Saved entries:
▽

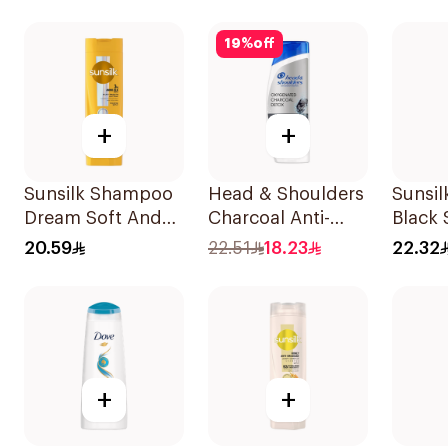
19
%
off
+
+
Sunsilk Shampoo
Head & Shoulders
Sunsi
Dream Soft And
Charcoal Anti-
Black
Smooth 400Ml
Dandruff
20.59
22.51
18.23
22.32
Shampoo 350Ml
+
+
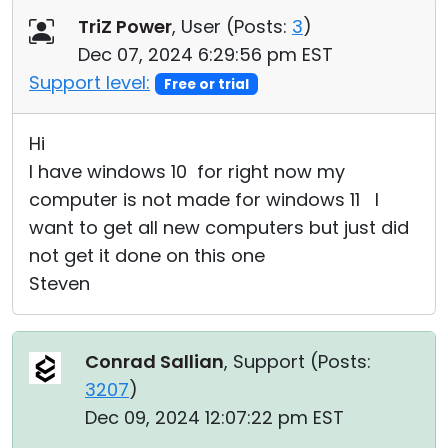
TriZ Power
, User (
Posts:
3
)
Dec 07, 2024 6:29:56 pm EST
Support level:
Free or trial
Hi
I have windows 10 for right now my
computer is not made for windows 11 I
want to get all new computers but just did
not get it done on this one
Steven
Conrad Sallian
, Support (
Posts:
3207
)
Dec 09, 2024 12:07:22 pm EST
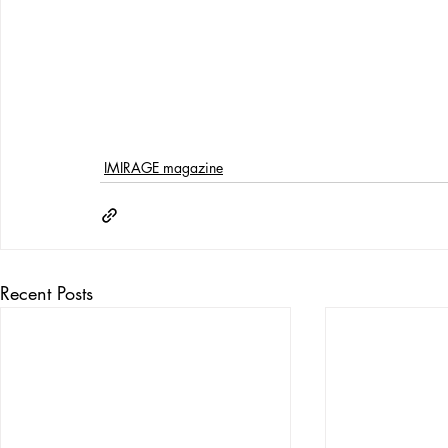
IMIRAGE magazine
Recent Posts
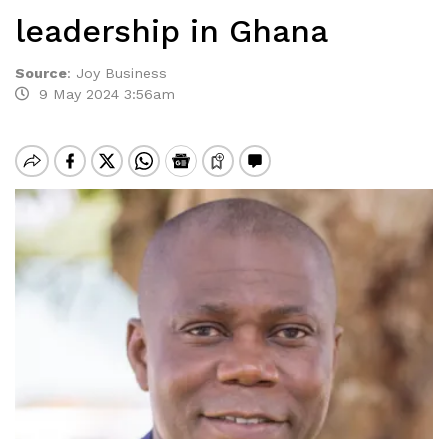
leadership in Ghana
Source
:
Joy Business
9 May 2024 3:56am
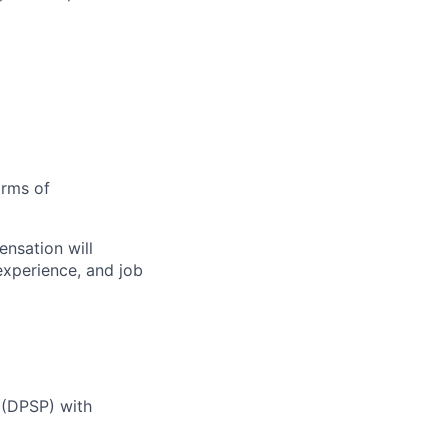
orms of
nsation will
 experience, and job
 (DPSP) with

△

TASK INSTRUCTIONS: Every line of the data above that includes "windows" should be listed.

OUTPUT:
I have windows 10 for right now my
computer is not made for windows 11 I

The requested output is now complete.